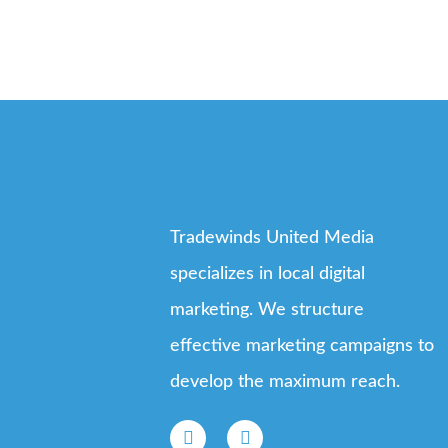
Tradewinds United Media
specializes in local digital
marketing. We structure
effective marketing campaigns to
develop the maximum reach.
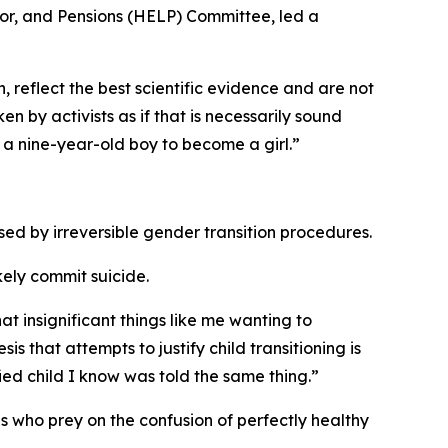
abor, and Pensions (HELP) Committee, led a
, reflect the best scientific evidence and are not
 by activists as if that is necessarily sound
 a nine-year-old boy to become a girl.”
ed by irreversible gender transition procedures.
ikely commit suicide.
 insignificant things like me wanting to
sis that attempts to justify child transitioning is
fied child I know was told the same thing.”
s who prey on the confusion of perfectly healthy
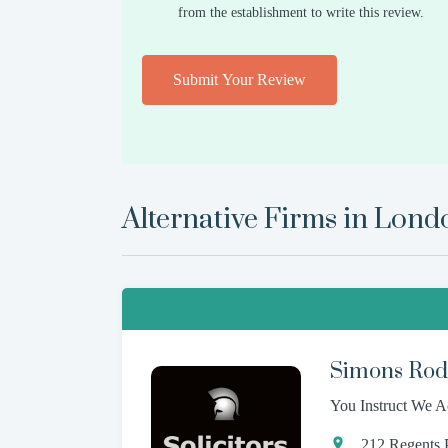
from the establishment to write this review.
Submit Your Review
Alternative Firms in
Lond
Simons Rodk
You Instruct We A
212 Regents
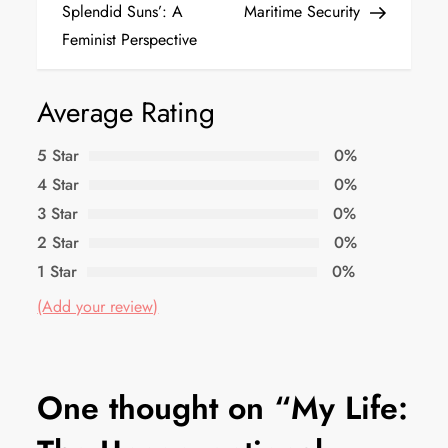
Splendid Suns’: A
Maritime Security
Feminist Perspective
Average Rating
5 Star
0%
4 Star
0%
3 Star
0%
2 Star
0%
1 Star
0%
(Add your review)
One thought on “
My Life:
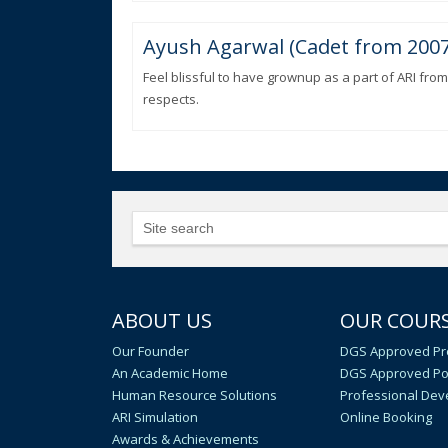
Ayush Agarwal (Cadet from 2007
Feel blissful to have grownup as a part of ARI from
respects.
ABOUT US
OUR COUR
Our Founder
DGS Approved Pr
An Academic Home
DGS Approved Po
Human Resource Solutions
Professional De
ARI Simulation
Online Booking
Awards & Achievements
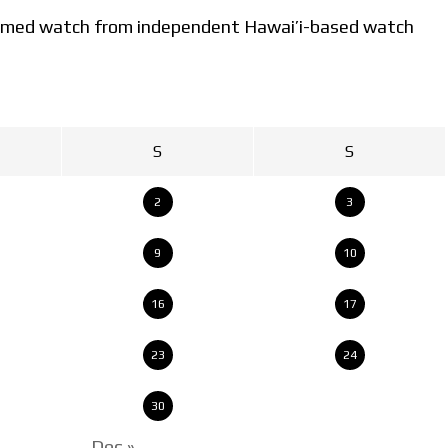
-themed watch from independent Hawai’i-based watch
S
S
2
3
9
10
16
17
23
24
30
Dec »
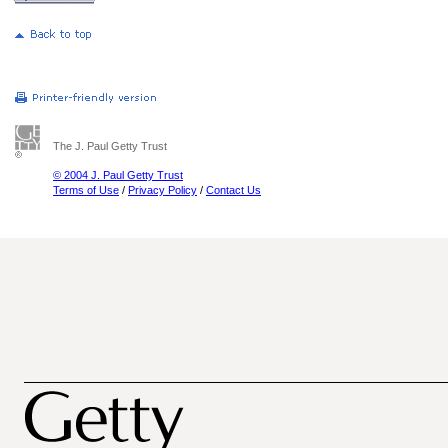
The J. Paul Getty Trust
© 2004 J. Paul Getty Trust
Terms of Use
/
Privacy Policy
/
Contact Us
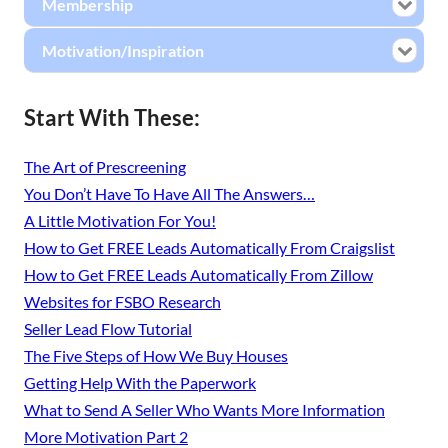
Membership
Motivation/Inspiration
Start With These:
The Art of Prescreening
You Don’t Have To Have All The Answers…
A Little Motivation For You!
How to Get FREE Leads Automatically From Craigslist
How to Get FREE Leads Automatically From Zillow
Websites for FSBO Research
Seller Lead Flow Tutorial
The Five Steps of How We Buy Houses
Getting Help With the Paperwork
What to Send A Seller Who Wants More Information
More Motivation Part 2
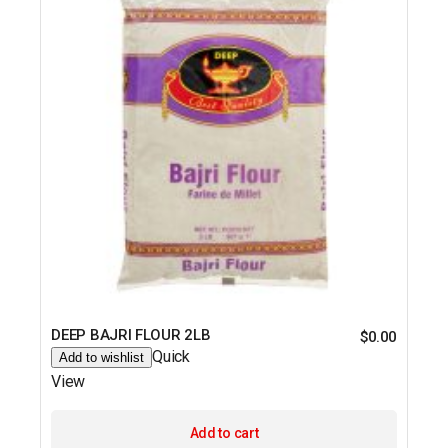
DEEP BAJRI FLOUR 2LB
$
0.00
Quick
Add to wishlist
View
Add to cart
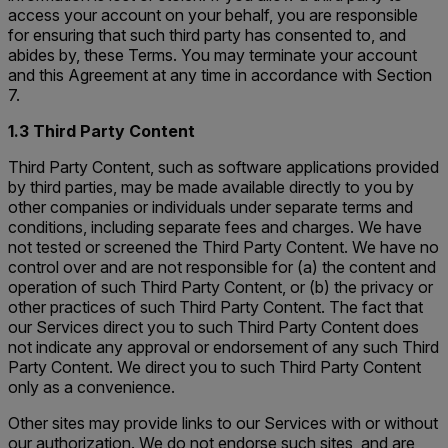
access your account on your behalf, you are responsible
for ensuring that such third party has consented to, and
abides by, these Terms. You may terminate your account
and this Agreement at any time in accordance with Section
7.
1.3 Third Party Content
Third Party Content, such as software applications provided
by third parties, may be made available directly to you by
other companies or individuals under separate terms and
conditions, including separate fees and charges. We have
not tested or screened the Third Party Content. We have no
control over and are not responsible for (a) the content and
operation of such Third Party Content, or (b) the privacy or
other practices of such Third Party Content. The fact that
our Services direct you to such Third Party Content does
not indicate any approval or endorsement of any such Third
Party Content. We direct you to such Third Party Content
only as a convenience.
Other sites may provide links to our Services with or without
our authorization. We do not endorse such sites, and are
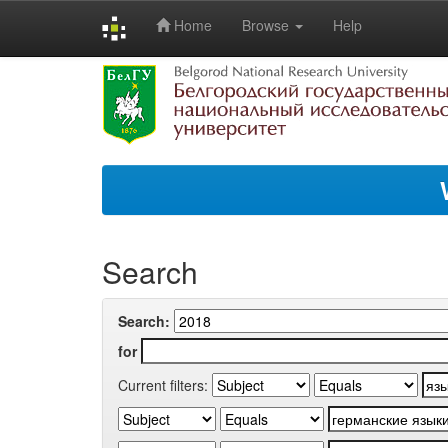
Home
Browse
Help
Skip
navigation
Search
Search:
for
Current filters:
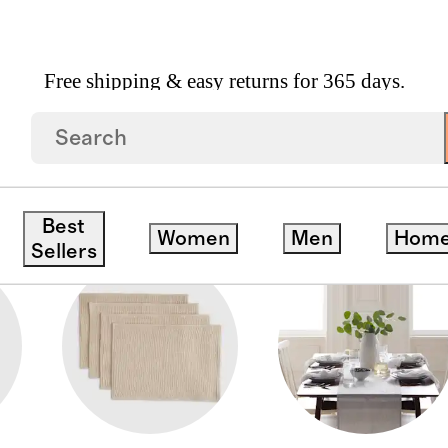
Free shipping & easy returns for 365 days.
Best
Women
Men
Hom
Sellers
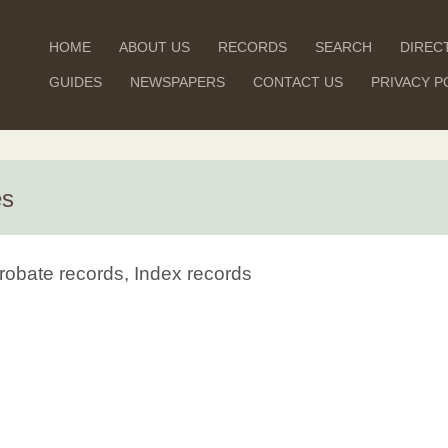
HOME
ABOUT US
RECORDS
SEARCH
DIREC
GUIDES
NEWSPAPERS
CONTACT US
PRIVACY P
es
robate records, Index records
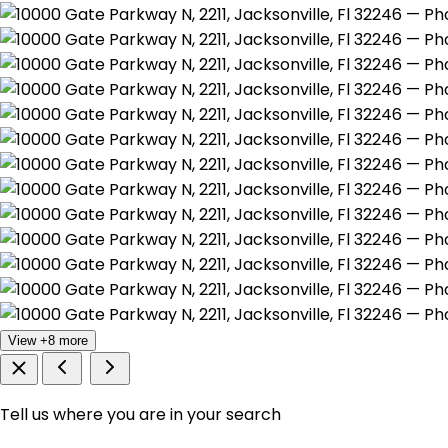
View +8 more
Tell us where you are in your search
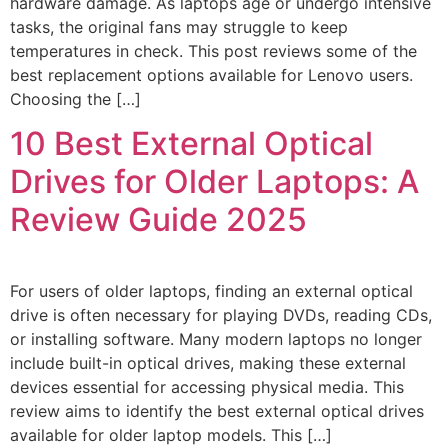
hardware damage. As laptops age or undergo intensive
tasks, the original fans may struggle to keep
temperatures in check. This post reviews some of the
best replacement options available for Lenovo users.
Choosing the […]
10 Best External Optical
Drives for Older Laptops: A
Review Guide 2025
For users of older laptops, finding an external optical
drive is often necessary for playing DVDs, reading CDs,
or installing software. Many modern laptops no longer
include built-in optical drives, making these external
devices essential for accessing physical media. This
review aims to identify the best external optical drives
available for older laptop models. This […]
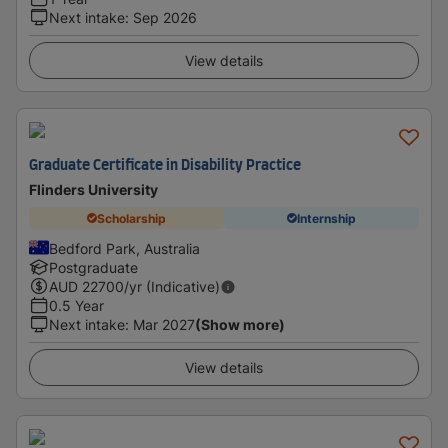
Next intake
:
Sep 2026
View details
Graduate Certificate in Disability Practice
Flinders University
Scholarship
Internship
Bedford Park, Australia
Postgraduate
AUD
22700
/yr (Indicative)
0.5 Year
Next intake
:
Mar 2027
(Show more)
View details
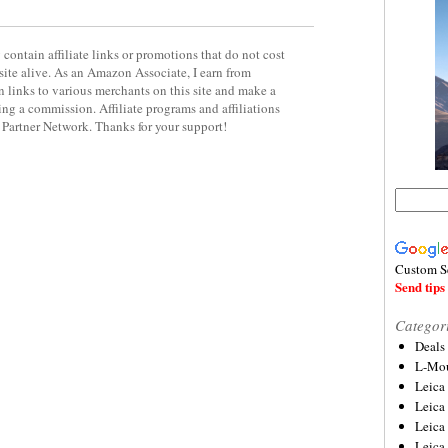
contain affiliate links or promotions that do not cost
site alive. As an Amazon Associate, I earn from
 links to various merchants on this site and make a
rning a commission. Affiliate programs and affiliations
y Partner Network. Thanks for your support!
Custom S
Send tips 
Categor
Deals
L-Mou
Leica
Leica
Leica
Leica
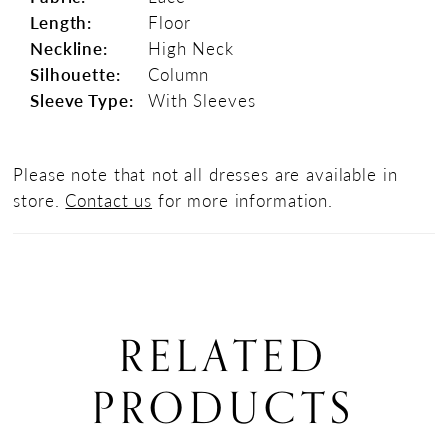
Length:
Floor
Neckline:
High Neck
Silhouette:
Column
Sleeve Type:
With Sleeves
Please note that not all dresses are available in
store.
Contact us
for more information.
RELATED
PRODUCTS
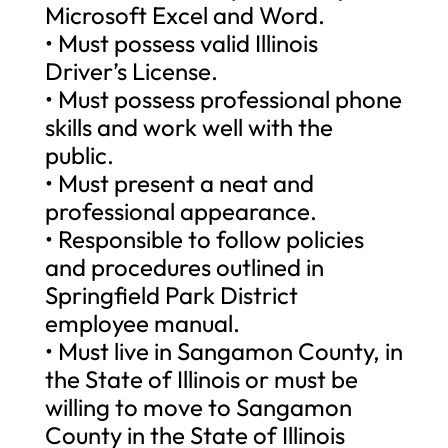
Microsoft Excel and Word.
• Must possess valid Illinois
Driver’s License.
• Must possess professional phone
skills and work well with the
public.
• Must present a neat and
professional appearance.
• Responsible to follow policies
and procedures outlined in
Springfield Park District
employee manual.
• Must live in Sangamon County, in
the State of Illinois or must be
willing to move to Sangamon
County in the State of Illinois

----------------------------------------

What to produce:
Please return the full listing exactly as given, with the images left out.

Reply to the exercise:
Tradewinds United Media
specializes in local digital
marketing. We structure
effective marketing campaigns to
develop the maximum reach.
abor, and Pensions (HELP) Committee, led a
, reflect the best scientific evidence and are not
 by activists as if that is necessarily sound
 a nine-year-old boy to become a girl.”
ed by irreversible gender transition procedures.
ikely commit suicide.
 insignificant things like me wanting to
sis that attempts to justify child transitioning is
fied child I know was told the same thing.”
s who prey on the confusion of perfectly healthy
from the establishment to write this review.
Submit Your Review
Alternative Firms in
Lond
Simons Rodk
You Instruct We A
212 Regents
Splendid Suns’: A
Maritime Security
Feminist Perspective
Average Rating
5 Star
0%
4 Star
0%
3 Star
0%
2 Star
0%
1 Star
0%
(Add your review)
One thought on “
My Life:
Ayush Agarwal (Cadet from 2007
Feel blissful to have grownup as a part of ARI from
respects.
ABOUT US
OUR COUR
Our Founder
DGS Approved Pr
An Academic Home
DGS Approved Po
Human Resource Solutions
Professional De
ARI Simulation
Online Booking
Awards & Achievements
-themed watch from independent Hawai’i-based watch
S
S
2
3
9
10
16
17
23
24
30
Dec »
The J. Paul Getty Trust
© 2004 J. Paul Getty Trust
Terms of Use
/
Privacy Policy
/
Contact Us
Membership
Motivation/Inspiration
Start With These:
The Art of Prescreening
You Don’t Have To Have All The Answers…
A Little Motivation For You!
How to Get FREE Leads Automatically From Craigslist
How to Get FREE Leads Automatically From Zillow
Websites for FSBO Research
Seller Lead Flow Tutorial
The Five Steps of How We Buy Houses
Getting Help With the Paperwork
What to Send A Seller Who Wants More Information
More Motivation Part 2
DEEP BAJRI FLOUR 2LB
$
0.00
Quick
Add to wishlist
View
Add to cart
access your account on your behalf, you are responsible
for ensuring that such third party has consented to, and
abides by, these Terms. You may terminate your account
and this Agreement at any time in accordance with Section
7.
1.3 Third Party Content
Third Party Content, such as software applications provided
by third parties, may be made available directly to you by
other companies or individuals under separate terms and
conditions, including separate fees and charges. We have
not tested or screened the Third Party Content. We have no
control over and are not responsible for (a) the content and
operation of such Third Party Content, or (b) the privacy or
other practices of such Third Party Content. The fact that
our Services direct you to such Third Party Content does
not indicate any approval or endorsement of any such Third
Party Content. We direct you to such Third Party Content
only as a convenience.
Other sites may provide links to our Services with or without
our authorization. We do not endorse such sites, and are
Home
Browse
Help
Skip
navigation
Search
Search:
for
Current filters:
Free shipping & easy returns for 365 days.
Best
Women
Men
Hom
Sellers
HOME
ABOUT US
RECORDS
SEARCH
DIREC
GUIDES
NEWSPAPERS
CONTACT US
PRIVACY P
es
robate records, Index records
View +8 more
Tell us where you are in your search
hardware damage. As laptops age or undergo intensive
tasks, the original fans may struggle to keep
temperatures in check. This post reviews some of the
best replacement options available for Lenovo users.
Choosing the […]
10 Best External Optical
Drives for Older Laptops: A
Review Guide 2025
For users of older laptops, finding an external optical
drive is often necessary for playing DVDs, reading CDs,
or installing software. Many modern laptops no longer
include built-in optical drives, making these external
devices essential for accessing physical media. This
review aims to identify the best external optical drives
available for older laptop models. This […]
Next intake
:
Sep 2026
View details
Graduate Certificate in Disability Practice
Flinders University
Scholarship
Internship
Bedford Park, Australia
Postgraduate
AUD
22700
/yr (Indicative)
0.5 Year
Next intake
:
Mar 2027
(Show more)
View details
contain affiliate links or promotions that do not cost
site alive. As an Amazon Associate, I earn from
 links to various merchants on this site and make a
rning a commission. Affiliate programs and affiliations
y Partner Network. Thanks for your support!
Custom S
Send tips 
Categor
Deals
L-Mou
Leica
Leica
Leica
Leica
Length:
Floor
Neckline:
High Neck
Silhouette:
Column
Sleeve Type:
With Sleeves
Please note that not all dresses are available in
store.
Contact us
for more information.
RELATED
PRODUCTS
Microsoft Excel and Word.
• Must possess valid Illinois
Driver’s License.
• Must possess professional phone
skills and work well with the
public.
• Must present a neat and
professional appearance.
• Responsible to follow policies
and procedures outlined in
Springfield Park District
employee manual.
• Must live in Sangamon County, in
the State of Illinois or must be
willing to move to Sangamon
County in the State of Illinois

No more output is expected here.